WORK ORDER ▸ Find how many lines in the data below include the word "Canciller", then write only that number.

Items from a data source:
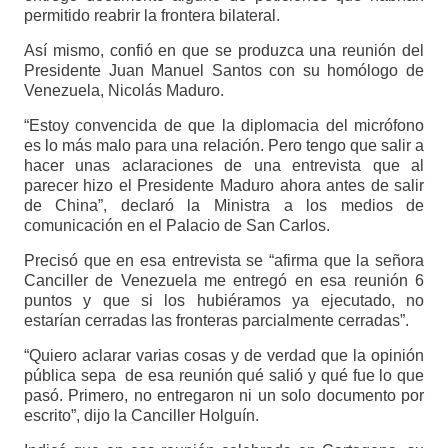
permitido reabrir la frontera bilateral.
Así mismo, confió en que se produzca una reunión del
Presidente Juan Manuel Santos con su homólogo de
Venezuela, Nicolás Maduro.
“Estoy convencida de que la diplomacia del micrófono
es lo más malo para una relación. Pero tengo que salir a
hacer unas aclaraciones de una entrevista que al
parecer hizo el Presidente Maduro ahora antes de salir
de China”, declaró la Ministra a los medios de
comunicación en el Palacio de San Carlos.
Precisó que en esa entrevista se “afirma que la señora
Canciller de Venezuela me entregó en esa reunión 6
puntos y que si los hubiéramos ya ejecutado, no
estarían cerradas las fronteras parcialmente cerradas”.
“Quiero aclarar varias cosas y de verdad que la opinión
pública sepa de esa reunión qué salió y qué fue lo que
pasó. Primero, no entregaron ni un solo documento por
escrito”, dijo la Canciller Holguín.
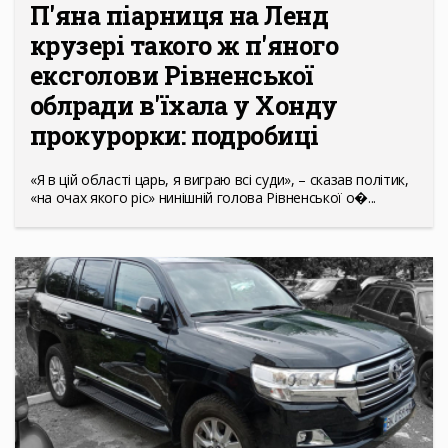
П'яна піарниця на Ленд
крузері такого ж п'яного
ексголови Рівненської
облради в'їхала у Хонду
прокурорки: подробиці
«Я в цій області царь, я виграю всі суди», – сказав політик,
«на очах якого ріс» нинішній голова Рівненської о�...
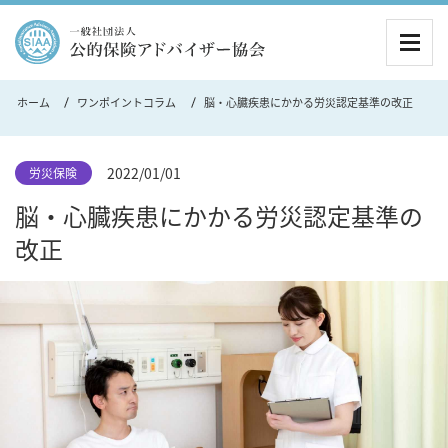
MEN
ホーム
ワンポイントコラム
脳・心臓疾患にかかる労災認定基準の改正
2022/01/01
労災保険
脳・心臓疾患にかかる労災認定基準の
改正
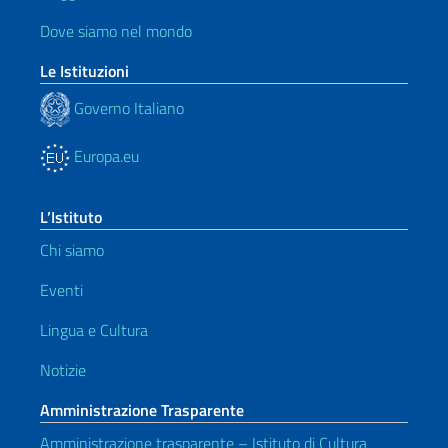
Dove siamo nel mondo
Le Istituzioni
Governo Italiano
Europa.eu
L’Istituto
Chi siamo
Eventi
Lingua e Cultura
Notizie
Amministrazione Trasparente
Amministrazione trasparente – Istituto di Cultura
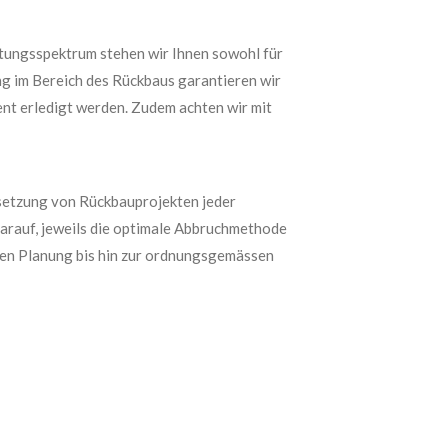
stungsspektrum stehen wir Ihnen sowohl für
ng im Bereich des Rückbaus garantieren wir
ent erledigt werden. Zudem achten wir mit
msetzung von Rückbauprojekten jeder
darauf, jeweils die optimale Abbruchmethode
isen Planung bis hin zur ordnungsgemässen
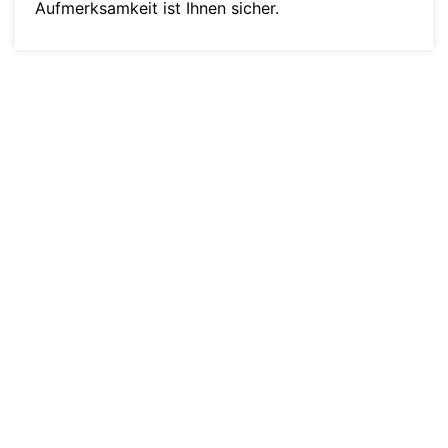
Aufmerksamkeit ist Ihnen sicher.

RESULT BELOW ▸ 2